According to the Centre of Holistic Department, the baking sun has caused deaths of as many as 79 homeless people in the capital so far. Students and business people are finding it extremely hard to provide efficiency in their output due to long sleepless nights under the dead fans. It has increasingly become a matter of life and death for people to sustain in this heat.
The Power Ministry blames massive thunderstorms in Delhi that stormed the city on May 30th, holding them responsible for damaging transmission lines.

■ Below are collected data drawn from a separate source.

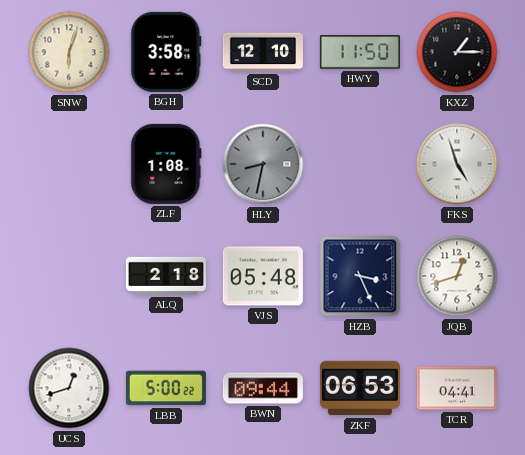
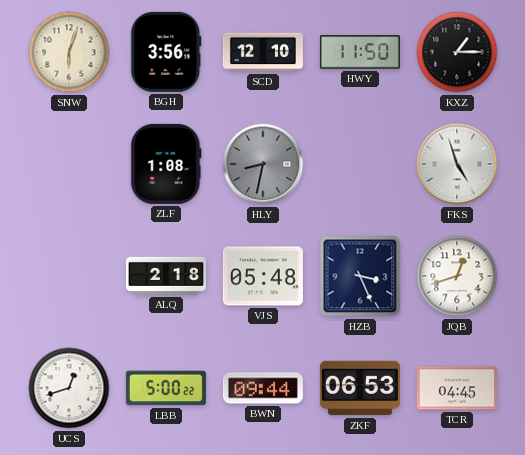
BGH: 3:58 -> 3:56
TCR: 04:41 -> 04:45
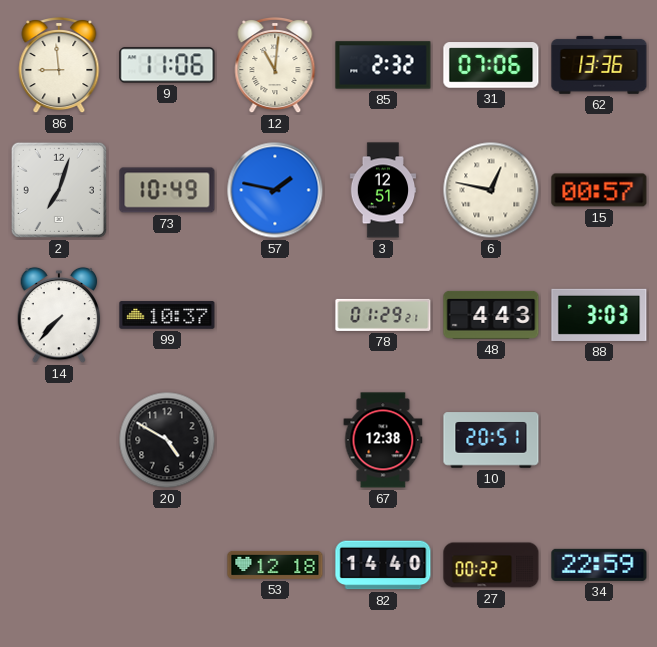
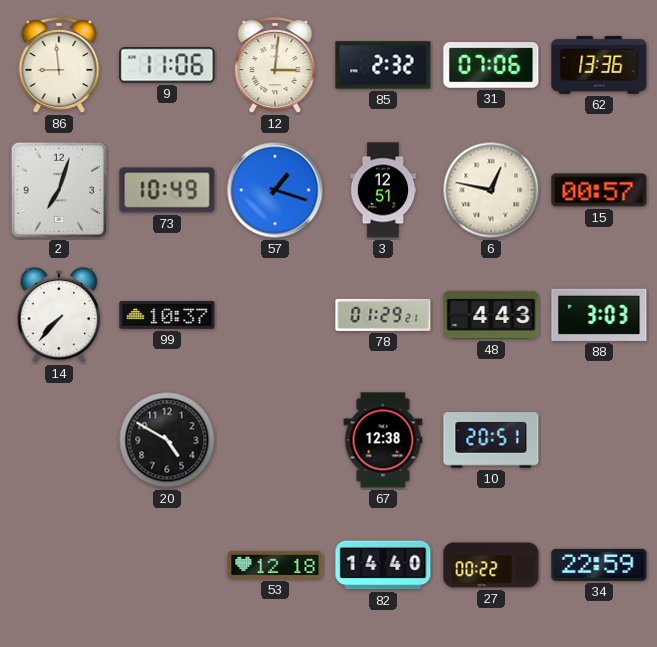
12: 11:01 -> 3:01
57: 1:47 -> 1:18
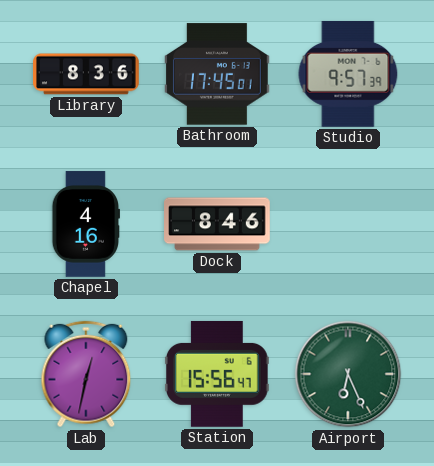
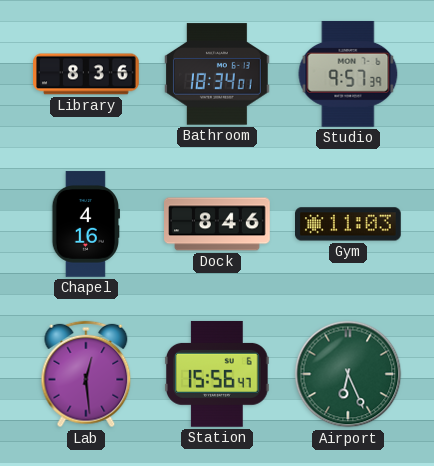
Bathroom: 17:45 -> 18:34
Gym: none -> 11:03
Lab: 12:32 -> 12:29
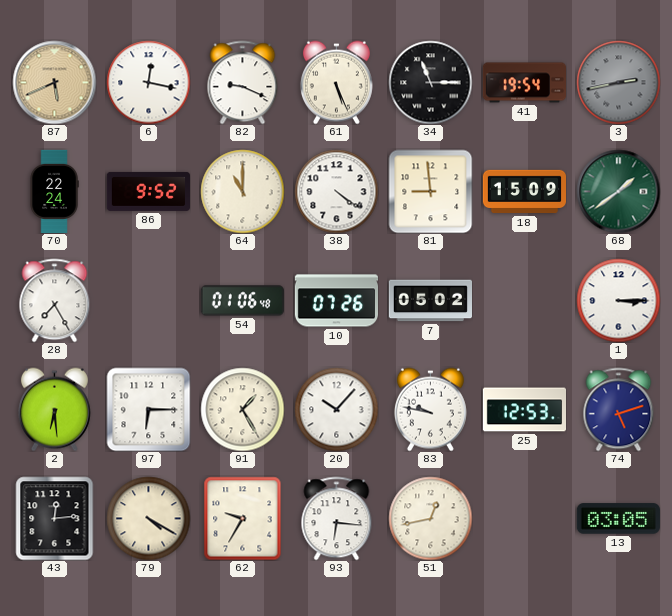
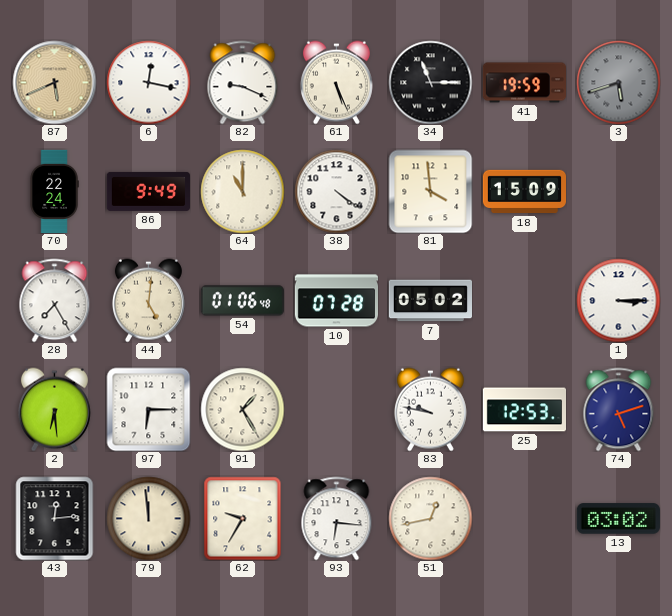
41: 19:54 -> 19:59
3: 2:43 -> 5:42
86: 9:52 -> 9:49
81: 8:59 -> 3:59
68: 1:39 -> none
44: none -> 5:01
10: 07:26 -> 07:28
20: 10:07 -> none
79: 4:20 -> 11:59
13: 03:05 -> 03:02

Sasha Riser-Kositsky, an associate at the Eurasia Group said, “Power is a political problem.” With a pun on power, this statement elaborately highlights the failure of India’s political parties, who, after attaining ‘power’, fail to provide amenities as basic as continuous ‘power’ supplies to people.
Following the trend, the situation has led to the eruption of a political row as parties are shamelessly passing the buck and indulging in extensive blame games on this issue. The Aam Aadmi Party and the Congress Party have a good opportunity to point fingers at the newly elected government, while the new Power, coal and renewable energy minister Piyush Goyal adds poor infrastructure to the accolades of the previous Congress government. The power crisis is one the of the prime challenges for the newly formed central government, led by Prime Minister Narendra Modi, who voluminously promised ‘good days’(ache din) to the people.
The Prime Minister has kindled hopes of the people by promising to revise the power sector as he did in Gujarat, making it one of the few Indian states that produce more electricity than it consumes. The situation at the national level, however, is graver because control over this sector is shared with the state governments. Analysts report that it is more likely of Mr. Modi to carry out reforms in only the states headed by his party
Delhi has for long been suffering from extreme temperatures during both winters and summers. Throughout the year, uncountable people die due to unfavourable weather conditions coupled with outdated and inefficient infrastructure. As long as the issue remains fresh, a lot is said and written about it, but with the onset of change in the weather, like everything, these voices are shoved under the cover and never talked of, until the same or worse situation arises again. With the onset of monsoon, this uproar will subside too. But till when can we possibly get away with serious situations like these if we follow the same trend?